Evocative and nostalgic tale, infused with religion and (homo)sexuality, and hence passion, betrayal and guilt.
The later part, about Charles and Celia and then Charles and Julia is more subtle, realistic and sad than the light frivolity of Oxford days.
Hollinghurst's "The Stranger's Child" has many echoes of this (http://www.goodreads.com/review/show/380807175).
It's five years since I last read this, but a few ideas that have come back to me by discussing it elsewhere:
People were strongly segregated by class and gender in those days. Not only were the schools (at least, the sort that Charles and Sebastian attended) single-sex, so were the colleges at university. The fact that people of their background were invariably packed off to boarding school from the age of 7 or 8, not returning until the holidays, created segregation from their parents as well. And of course there weren't many scholarship boys to broaden the social mix.
When I first read the book as a naive teenager, I thought the book was somewhat ambiguous about Charles and Sebastian's relationship. As an adult, I have no doubt that it was sexual, but that although Sebastian is gay, Charles is towards the straight end of bisexual: his attraction, nay obsession, is more with the Marchmain family than any individual member of it.
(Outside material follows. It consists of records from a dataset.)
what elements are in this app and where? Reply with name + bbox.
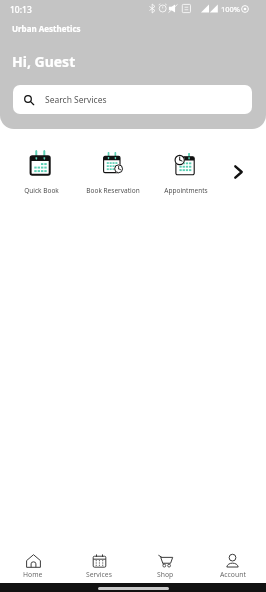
- staticText: Urban Aesthetics: [12, 23, 81, 34]
- button[interactable]: Services: [66, 549, 132, 583]
- button[interactable]: More services: [226, 160, 250, 184]
- staticText: Search Services: [45, 94, 107, 106]
- button[interactable]: Search Services: [13, 85, 252, 114]
- button[interactable]: Appointments: [144, 148, 228, 195]
- staticText: 100%: [221, 4, 241, 14]
- staticText: Home: [23, 570, 43, 579]
- button[interactable]: Home: [0, 549, 66, 583]
- staticText: Services: [86, 570, 112, 579]
- staticText: Quick Book: [24, 186, 59, 195]
- staticText: Appointments: [164, 186, 208, 195]
- staticText: 10:13: [10, 4, 32, 16]
- button[interactable]: Account: [199, 549, 266, 583]
- button[interactable]: Book Reservation: [71, 148, 155, 195]
- staticText: Book Reservation: [86, 186, 140, 195]
- staticText: Hi, Guest: [12, 52, 76, 71]
- staticText: Shop: [157, 570, 174, 579]
- button[interactable]: Shop: [132, 549, 199, 583]
- button[interactable]: Quick Book: [0, 148, 83, 195]
- staticText: Account: [220, 570, 246, 579]
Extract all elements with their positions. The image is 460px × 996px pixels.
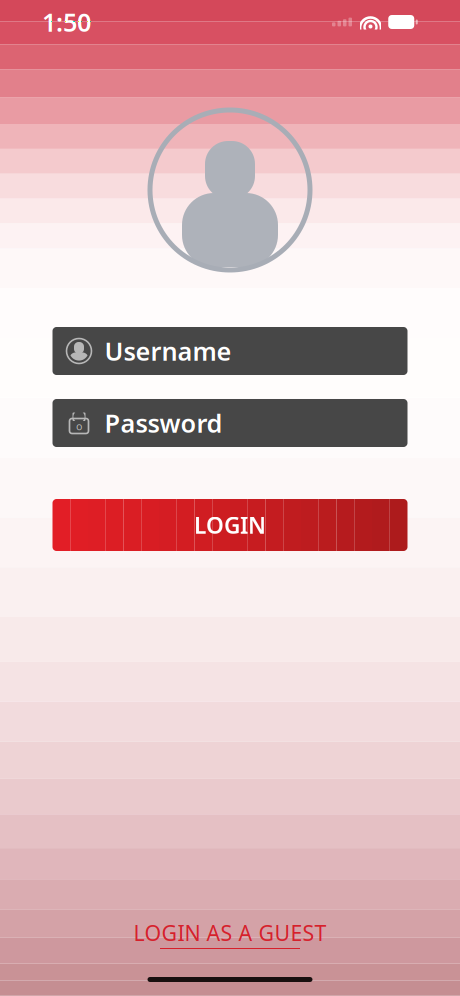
- button[interactable]: LOGIN AS A GUEST: [124, 915, 336, 953]
- staticText: Password: [104, 406, 222, 440]
- staticText: o: [76, 419, 82, 433]
- button[interactable]: o: [52, 399, 408, 447]
- staticText: 1:50: [42, 5, 91, 39]
- staticText: LOGIN: [194, 510, 266, 540]
- staticText: Username: [104, 334, 232, 368]
- button[interactable]: LOGIN: [52, 499, 408, 551]
- staticText: LOGIN AS A GUEST: [134, 919, 326, 947]
- button[interactable]: Username: [52, 327, 408, 375]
Naked male friends sunbathing may seem very gay nowadays, but was less so for Charles and Sebastian in Oxford. Nudism and "health and efficiency" were popular at the time, and there was nothing inherently gay about it. Kafka was a straight man of the period who was an enthusiast.
Also, as recently as the early 1980s there was a men-only nudist club on the banks of the river in central Oxford, (in)famously frequented by dons (professors) and clergy. It may still be there, though if so, it might be mixed sex, as the colleges themselves are. If you want to Google it, it was (is?) called Parsons' Pleasure!
Sebastian takes his teddy bear to Oxford and treats him as a living pet. Although his presence clearly signals a certain immaturity, I suspect that in Sebastian's mind it was at least as much a deliberate ploy to be seen as appealingly eccentric.
Apparently this element is based on John Betjeman taking his bear, Archibald Ormsby-Gore, to Oxford (http://en.wikipedia.org/wiki/Archibald_Ormsby-Gore).
To me, the Church is portrayed pretty negatively, yet some Catholics see it in a more positive light, and Waugh himself converted. I'm not sure whether that reflects a strength or a weakness in Waugh's writing.
Even so, how is this for biting satire, when Lady Marchmain is talking to Charles about her wealth and the perception that wealth can interfere with following Christ:
"It [being very rich] used to worry me, and I thought it wrong to have so many beautiful things when others had nothing. Now I realize that it is possible for the rich to sin by coveting the privileges of the poor. The poor have always been the favourites of God and his saints, but I believe that is is one of the special achievements of Grace to sanctify the whole of life, riches included."